Zum Umgang mit Norman Finkelstein

22. Februar 2010 Von: Christine Buchholz Kategorie: Aus der LINKEN

Offener Brief an die Verantwortlichen in der Rosa-Luxemburg Stiftung von Jan van Aken, Christine Buchholz, Sevim Dagdelen, Wolfgang Gehrcke, Norman Paech, Werner Ruf, Sahra Wagenknecht

Lieber Heinz Vietze, Lieber Florian Weis,

eure Entscheidung, den Raum in der Rosa Luxemburg Stiftung für den Vortrag an Norman Finkelstein nicht mehr zur Verfügung zu stellen, finden wir falsch. Eure Begründung, dass euer Bildungsauftrag “plurale Debatten” voraussetzt und deshalb eine Veranstaltung mit Norman Finkelstein nur mit einem Gegenpart durchgeführt werden sollte, finden wir auch falsch.

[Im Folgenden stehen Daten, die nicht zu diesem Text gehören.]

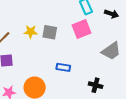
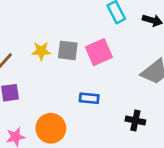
pink square: (82, 29) -> (99, 52), moved

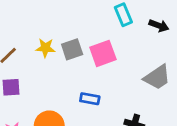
gray square: (68, 50) -> (72, 49), turned -30

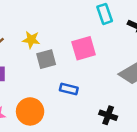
gray square: (72, 49) -> (46, 59), moved

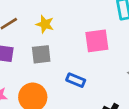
gray square: (46, 59) -> (41, 54), moved

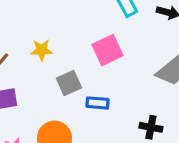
gray square: (41, 54) -> (69, 83), moved

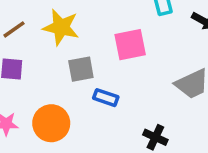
yellow star: (42, 50) -> (61, 27), size x1.5

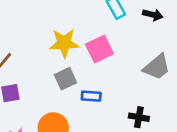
yellow star: (61, 27) -> (64, 43), moved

Als ihr im Dezember 2009 eure Zusage gabt, waren Finkelsteins kritische Positionen zur Israel-Debatte bekannt. Dass er in Israel und manchen jüdischen Kreisen umstritten ist, trifft ihn gleichermaßen wie zahlreiche andere kritische jüdische Wissenschaftler. Erst jüngst wurde einem von ihnen, Ilan Pappe, in München von der Stadt der Raum gekündigt.